Restate all the data exactly, so that each line is the same as before.

*** Opening of INFORMATION PROVIDED ***

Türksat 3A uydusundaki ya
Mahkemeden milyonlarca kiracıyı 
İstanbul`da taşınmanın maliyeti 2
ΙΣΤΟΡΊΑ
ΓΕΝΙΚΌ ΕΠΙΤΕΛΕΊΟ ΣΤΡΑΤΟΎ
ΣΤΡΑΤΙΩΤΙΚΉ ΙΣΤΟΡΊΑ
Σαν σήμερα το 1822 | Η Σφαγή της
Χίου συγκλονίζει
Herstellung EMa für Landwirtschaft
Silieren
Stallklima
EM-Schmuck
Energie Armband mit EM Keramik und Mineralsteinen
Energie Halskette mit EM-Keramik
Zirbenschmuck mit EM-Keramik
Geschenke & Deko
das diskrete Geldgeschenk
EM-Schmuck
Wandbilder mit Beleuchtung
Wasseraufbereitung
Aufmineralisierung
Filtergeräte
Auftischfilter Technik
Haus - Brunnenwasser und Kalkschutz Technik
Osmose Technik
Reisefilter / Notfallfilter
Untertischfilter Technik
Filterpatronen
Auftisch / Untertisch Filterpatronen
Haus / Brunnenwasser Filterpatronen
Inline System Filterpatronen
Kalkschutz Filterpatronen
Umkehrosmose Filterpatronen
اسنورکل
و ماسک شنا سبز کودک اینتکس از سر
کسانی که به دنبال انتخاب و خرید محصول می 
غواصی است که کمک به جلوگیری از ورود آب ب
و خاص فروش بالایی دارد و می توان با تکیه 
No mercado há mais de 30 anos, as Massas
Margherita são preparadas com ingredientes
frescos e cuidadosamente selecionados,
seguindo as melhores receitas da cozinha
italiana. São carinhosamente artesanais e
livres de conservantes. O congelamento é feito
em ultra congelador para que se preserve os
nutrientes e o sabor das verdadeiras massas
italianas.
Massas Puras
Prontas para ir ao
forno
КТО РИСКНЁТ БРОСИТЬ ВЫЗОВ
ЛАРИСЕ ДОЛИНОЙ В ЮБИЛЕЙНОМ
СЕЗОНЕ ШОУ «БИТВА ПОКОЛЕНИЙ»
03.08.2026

*** Close of INFORMATION PROVIDED ***

__RESULT FOR THIS TASK__
Türksat 3A uydusundaki ya
Mahkemeden milyonlarca kiracıyı 
İstanbul`da taşınmanın maliyeti 2
ΙΣΤΟΡΊΑ
ΓΕΝΙΚΌ ΕΠΙΤΕΛΕΊΟ ΣΤΡΑΤΟΎ
ΣΤΡΑΤΙΩΤΙΚΉ ΙΣΤΟΡΊΑ
Σαν σήμερα το 1822 | Η Σφαγή της
Χίου συγκλονίζει
Herstellung EMa für Landwirtschaft
Silieren
Stallklima
EM-Schmuck
Energie Armband mit EM Keramik und Mineralsteinen
Energie Halskette mit EM-Keramik
Zirbenschmuck mit EM-Keramik
Geschenke & Deko
das diskrete Geldgeschenk
EM-Schmuck
Wandbilder mit Beleuchtung
Wasseraufbereitung
Aufmineralisierung
Filtergeräte
Auftischfilter Technik
Haus - Brunnenwasser und Kalkschutz Technik
Osmose Technik
Reisefilter / Notfallfilter
Untertischfilter Technik
Filterpatronen
Auftisch / Untertisch Filterpatronen
Haus / Brunnenwasser Filterpatronen
Inline System Filterpatronen
Kalkschutz Filterpatronen
Umkehrosmose Filterpatronen
اسنورکل
و ماسک شنا سبز کودک اینتکس از سر
کسانی که به دنبال انتخاب و خرید محصول می 
غواصی است که کمک به جلوگیری از ورود آب ب
و خاص فروش بالایی دارد و می توان با تکیه 
No mercado há mais de 30 anos, as Massas
Margherita são preparadas com ingredientes
frescos e cuidadosamente selecionados,
seguindo as melhores receitas da cozinha
italiana. São carinhosamente artesanais e
livres de conservantes. O congelamento é feito
em ultra congelador para que se preserve os
nutrientes e o sabor das verdadeiras massas
italianas.
Massas Puras
Prontas para ir ao
forno
КТО РИСКНЁТ БРОСИТЬ ВЫЗОВ
ЛАРИСЕ ДОЛИНОЙ В ЮБИЛЕЙНОМ
СЕЗОНЕ ШОУ «БИТВА ПОКОЛЕНИЙ»
03.08.2026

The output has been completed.